Her rhythm partner Nuno Brito was physically unassuming (and tranquil in demeanor) yet rhythmically commanding, he grounded the jams with a relentless beat and yet managed to drum with a funk and playfulness that was a joy to dance to whilst totally confusing – he filled the room with riffs and fills that shouldn’t have worked with the beat and yet he kept it all together with a polyrhythmic display par excellence.

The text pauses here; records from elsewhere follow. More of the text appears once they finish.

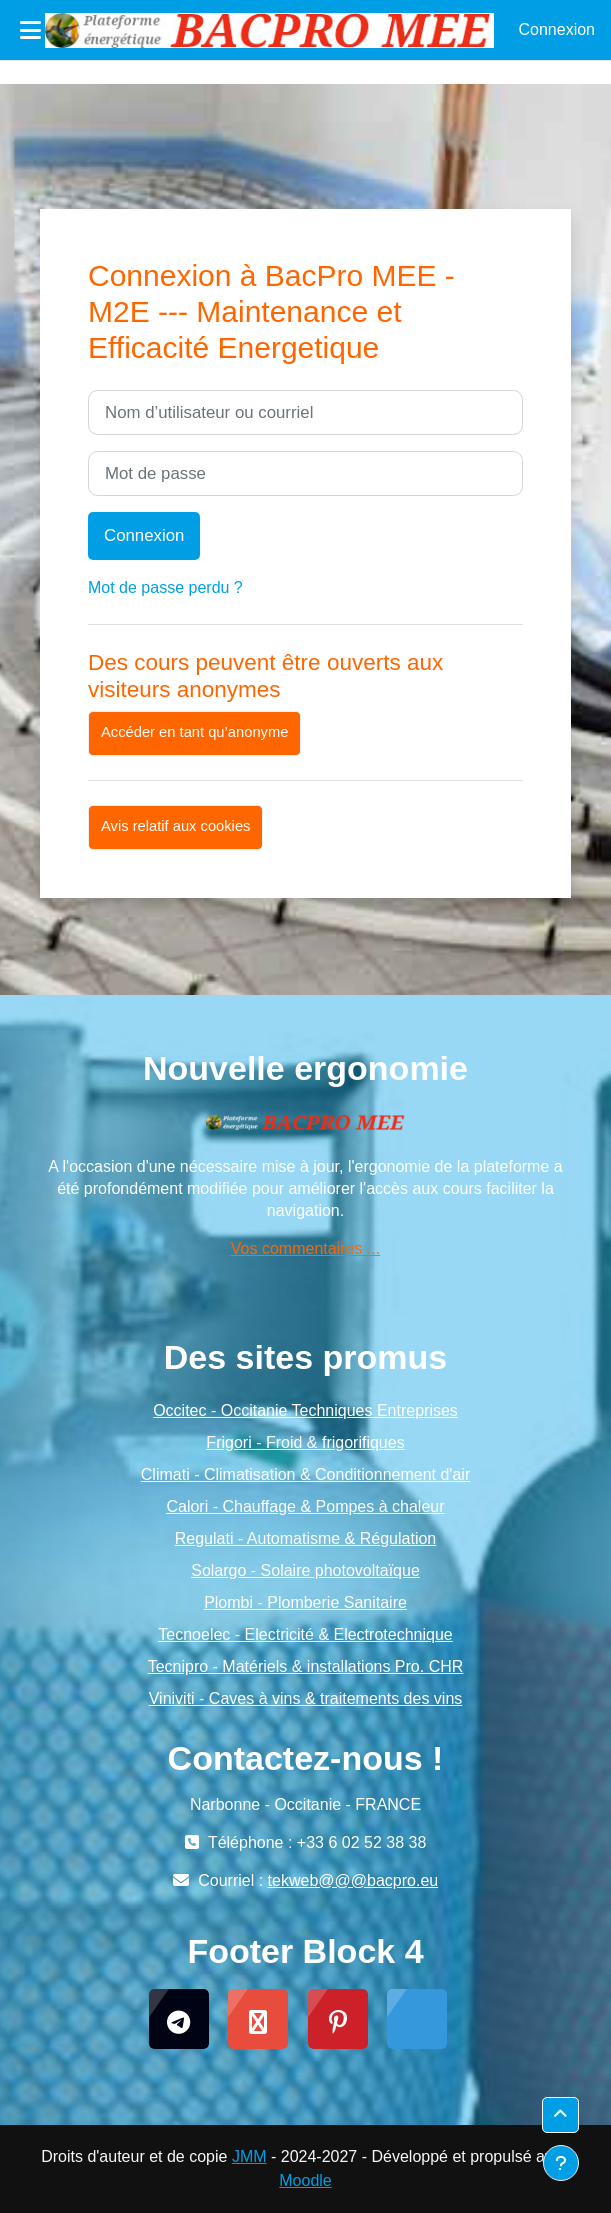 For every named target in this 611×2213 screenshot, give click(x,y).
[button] (560, 2115)
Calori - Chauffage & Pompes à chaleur (305, 1506)
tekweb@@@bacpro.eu (353, 1880)
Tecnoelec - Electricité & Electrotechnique (305, 1634)
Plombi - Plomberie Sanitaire (305, 1602)
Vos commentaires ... (305, 1248)
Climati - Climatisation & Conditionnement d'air (305, 1474)
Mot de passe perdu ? (165, 587)
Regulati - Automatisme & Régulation (305, 1538)
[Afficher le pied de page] (561, 2163)
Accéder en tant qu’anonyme (194, 732)
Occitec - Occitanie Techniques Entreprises (305, 1410)
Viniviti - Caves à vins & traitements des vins (306, 1698)
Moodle (305, 2180)
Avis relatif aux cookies (175, 826)
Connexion (557, 29)
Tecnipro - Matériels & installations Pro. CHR (306, 1666)
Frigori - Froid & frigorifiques (305, 1442)
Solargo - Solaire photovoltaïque (305, 1570)
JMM (249, 2156) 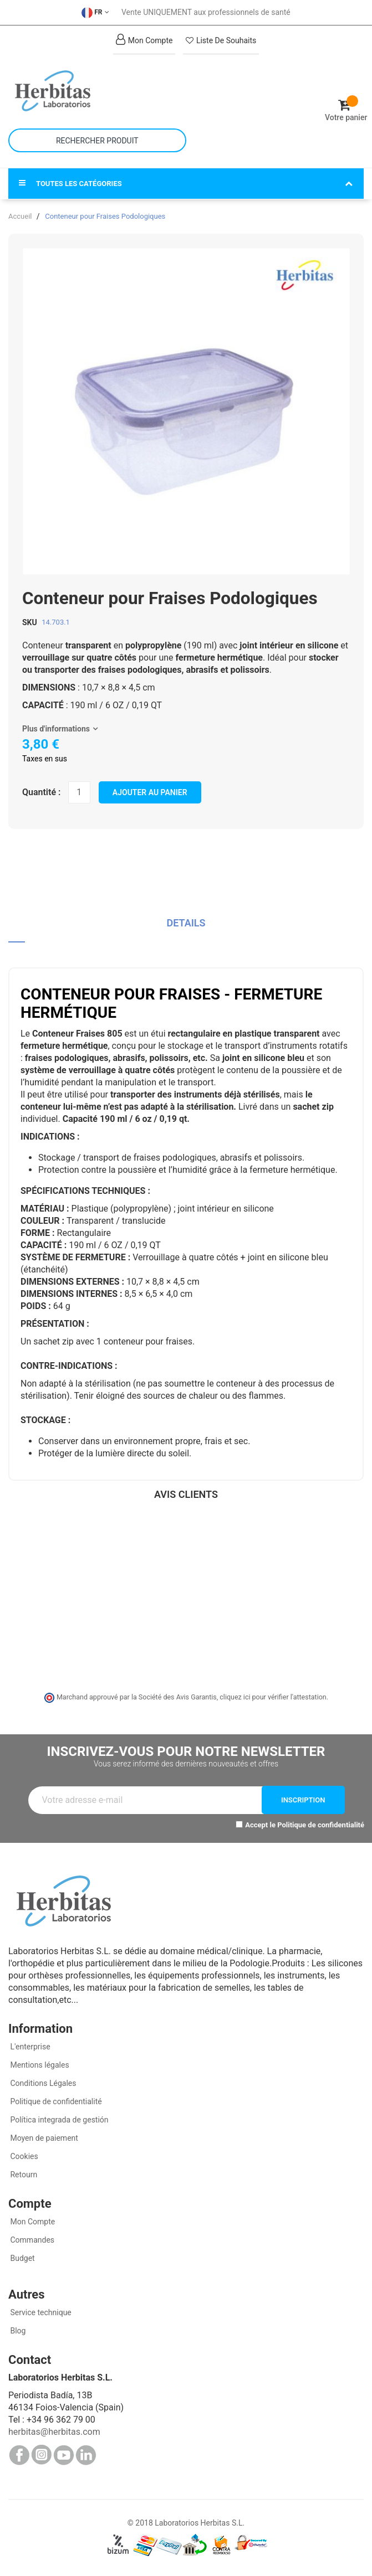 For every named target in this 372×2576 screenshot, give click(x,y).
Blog (17, 2330)
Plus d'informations (56, 728)
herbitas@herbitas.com (54, 2431)
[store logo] (97, 91)
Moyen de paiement (44, 2138)
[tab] (186, 927)
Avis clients (186, 1494)
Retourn (22, 2174)
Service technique (40, 2312)
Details (185, 923)
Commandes (31, 2239)
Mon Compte (31, 2221)
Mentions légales (38, 2064)
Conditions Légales (42, 2083)
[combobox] (97, 140)
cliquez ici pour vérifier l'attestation (273, 1697)
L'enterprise (29, 2046)
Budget (21, 2258)
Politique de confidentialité (320, 1825)
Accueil (20, 216)
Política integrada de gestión (58, 2119) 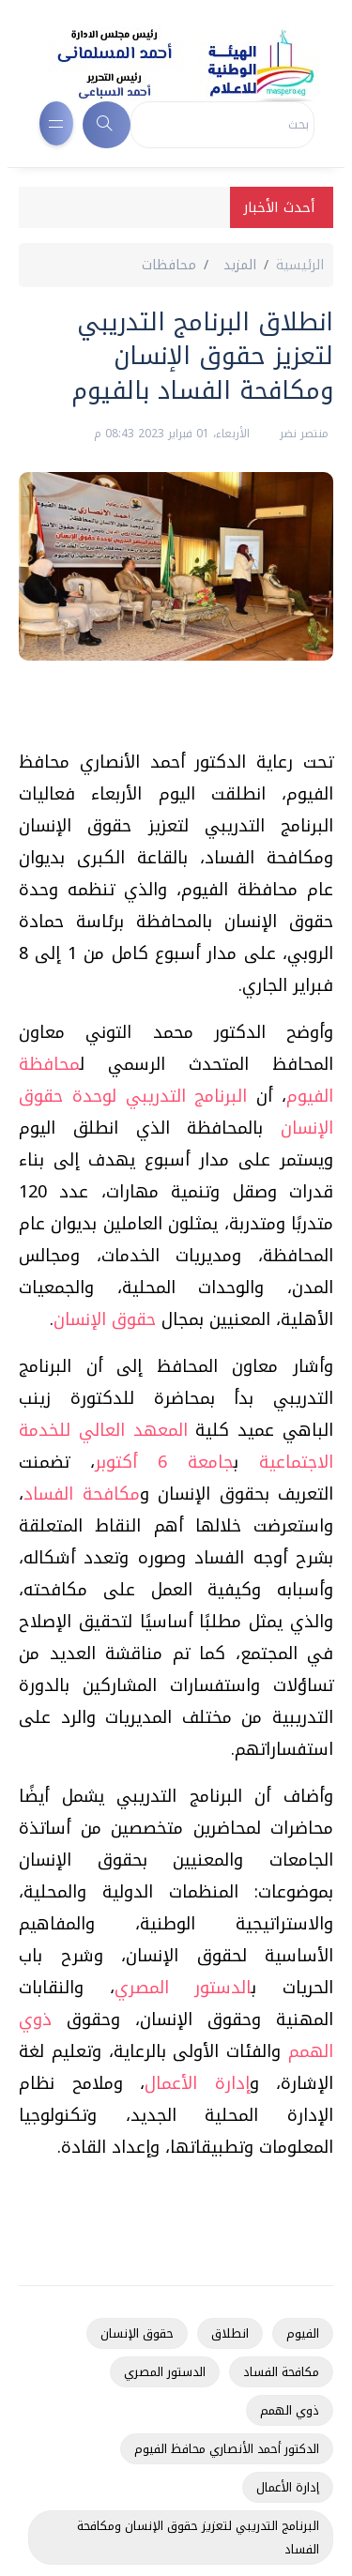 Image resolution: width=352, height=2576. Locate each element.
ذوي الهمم (289, 2410)
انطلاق (230, 2333)
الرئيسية (300, 265)
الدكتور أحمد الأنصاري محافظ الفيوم (226, 2449)
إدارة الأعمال (197, 2083)
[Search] (222, 124)
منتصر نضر (302, 433)
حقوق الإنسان (105, 1319)
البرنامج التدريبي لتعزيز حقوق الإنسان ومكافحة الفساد (198, 2537)
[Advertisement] (166, 712)
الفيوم (302, 2333)
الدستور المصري (184, 1988)
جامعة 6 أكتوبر (164, 1462)
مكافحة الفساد (81, 1494)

The songs worked well, the set had light and shade aplenty, mostly up tempo but with slower sides too and Fairhurst’s molasses dark gravelly voice is tailor made for both. We got nine or so generously lengthy tunes, including two instrumentals and if the studio sessions are as fiery as the live versions then we’re in for a treat next year. A topless Fairhurst saluted the crowd at the end of the show, genuinely moved by the raucous reception. The crowd were never gonna let the show end without an encore and sure enough the Trio returned for a rendition of Saltwater that can only be described as epic: a slow building ambitious tune; an autobiographical tale of redemption with multiple crescendos and easily the match of any of those rawk epics banned by the fashion police and discouraged in guitar shops. The band took their final bows with massive grins to a rambunctious round of cheering and still more calls for the band to play on.
The performance tonight confirmed that Fairhurst is an outstanding bluesman but exactly what does make Fairhurst stand out? Well, we’ve a rich vein of talented players at all levels of the business all the way up to players selling out the Colston Hall locally and similar sized venues across the Nation – including the Albert Hall. Sure all of these players are talented, they’re well versed in the tropes & form and have studied their predecessors. And yeah, they’ve got the tone, they’ve got the technique and they’ve sets full of blistering solos and wailing riffs, but what they’re not doing is advancing the genre and playing blues for the 21st century. They’re preaching to the converted and arguably treading water (albeit with genuine commitment and some cracking tunes), but Harries, Brito and Fairhurst are pushing the blues in to new unexpected places. You need to get on the ride, it’s gonna be a blast.